▸ TRY IT
Please return the listing below from the line with "頑張りや技術はしっかり評価。 働きながら" through its last line, exactly, and include nothing else.

------------------------

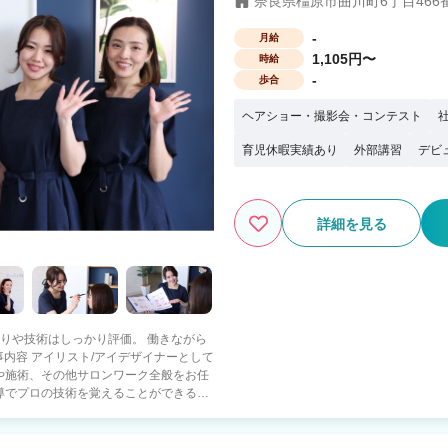
奈良県橿原市曲川町6丁目466
-
月給
1,105円〜
時給
-
歩合
ヘアショー・撮影会・コンテスト
育児休暇実績あり
外部講習
デビ
詳細を見る
頑張りや技術はしっかり評価。 働きながら
や施術、その他サロンワーク全般をお任
導でプロの技術を覚えることができるの
タイムパートでしっかり働きたい方にも
T研修がありますので、どんな方でも高い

------------------------

▸ OUTPUT FOR THIS EXERCISE
頑張りや技術はしっかり評価。 働きながら
や施術、その他サロンワーク全般をお任
導でプロの技術を覚えることができるの
タイムパートでしっかり働きたい方にも
T研修がありますので、どんな方でも高い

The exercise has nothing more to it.